No al menos tanto como podría haberlo hecho cierto espíritu «indianajonesco» de Tintín, o el marco de historia antigua de Ásterix. Entiendo que por la época en la que había aparecido Lucky Luke era una referencia ineludible a la potencia cultural que representaban las películas de vaqueros alrededor de todo el mundo. Ser niño en la década del ’60 era muy distinto a serlo durante los ’90, y la falta de afinidad que desarrollé para con el cowboy, supongo, venía más por ese lado que por cualquier otro elemento, fuera ideológico o no.

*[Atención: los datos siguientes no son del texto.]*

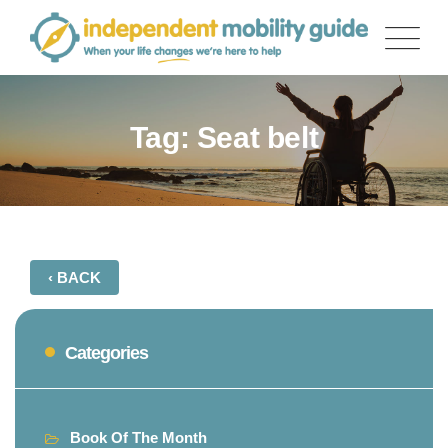
Skip
to
content
Tag: Seat belt
‹ BACK
Categories
Book Of The Month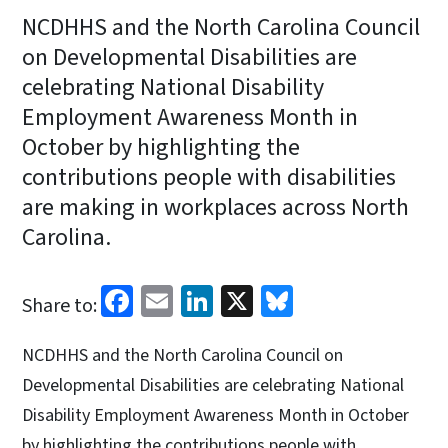
NCDHHS and the North Carolina Council
on Developmental Disabilities are
celebrating National Disability
Employment Awareness Month in
October by highlighting the
contributions people with disabilities
are making in workplaces across North
Carolina.
Facebook
Email
LinkedIn
X
Bluesky
Share to:
NCDHHS and the North Carolina Council on
Developmental Disabilities are celebrating National
Disability Employment Awareness Month in October
by highlighting the contributions people with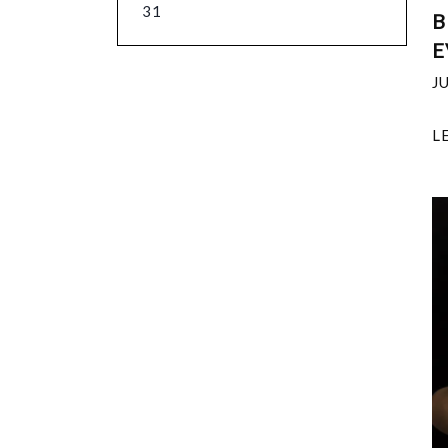
31
B
E
J
L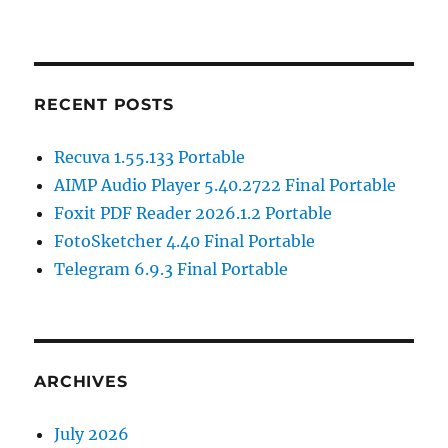
RECENT POSTS
Recuva 1.55.133 Portable
AIMP Audio Player 5.40.2722 Final Portable
Foxit PDF Reader 2026.1.2 Portable
FotoSketcher 4.40 Final Portable
Telegram 6.9.3 Final Portable
ARCHIVES
July 2026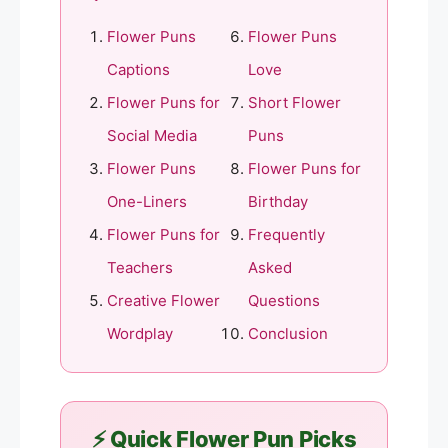
Flower Puns
Flower Puns
Captions
Love
Flower Puns for
Short Flower
Social Media
Puns
Flower Puns
Flower Puns for
One-Liners
Birthday
Flower Puns for
Frequently
Teachers
Asked
Creative Flower
Questions
Wordplay
Conclusion
⚡ Quick Flower Pun Picks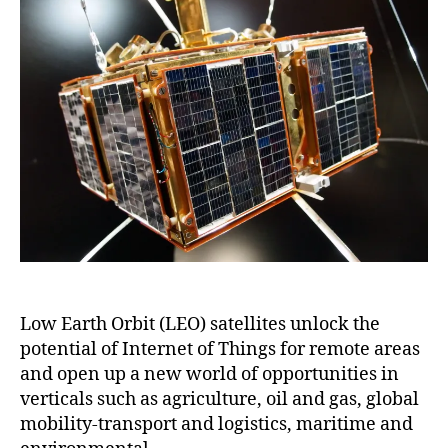
Low Earth Orbit (LEO) satellites unlock the
potential of Internet of Things for remote areas
and open up a new world of opportunities in
verticals such as agriculture, oil and gas, global
mobility-transport and logistics, maritime and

¿Qué puedo decir de Asterix? Nada. Todo. Es al día de hoy que, por ejemplo, dentro de la literatura francesa «El Extranjero» me parece un libro para adolescentes mientras que «Asterix: El Escudo Arverno» se me hace uno de los más grandes logros de la literatura francófona. El humor sutil, las referencias a troche y moche sin que estas opaquen unas historias maravillosamente contadas, personajes entrañables, totalmente llenos de defectos todos ellos, las peleas constantes, pero siempre teniendo en cuenta dónde era que estaba el enemigo realmente. Pero se sumaba además la riqueza ideológica de esta historieta, y era la referencia constante a la resistencia. El pueblito de los irreductibles era el último bastión de la Galia contra el invasor romano. Pero también hacía referencia a la solidaridad entre los que resistían. Este pueblito y sus habitantes, el druida, los guerreros, terminaban apoyando directamente a aquellos que hacían frente al Imperio en Bélgica, en la península Ibérica, en Gran Bretaña, en el resto de las galias… en fin, allí donde hubiera alguien dispuesto a hacer frente a las legiones de César. 
Así como Tintín y su eurocentrismo tienen su génesis a finales de la década del ’30, y como Lucky Luke es un reflejo de la importancia de ciertas palancas culturales norteamericanas del siglo XX, me termina siendo imposible deslindar a Ásterix del espíritu que se vivía en Francia a finales de la década del ’60. Absolutamente imposible. La reescritura de la resistencia gala ante la superioridad tecnológica, militar y política de Roma era simplemente demasiado obvia. Pero a mí siempre me gustó por otros motivos. Los personajes eran geniales. Las historias y el humor, mejores aún. Yo solía ser un friki de la historia antigua. Y digamos que ideológicamente tuve la suerte de caer en el lugar adecuado. Igual, no es lo realmente importante.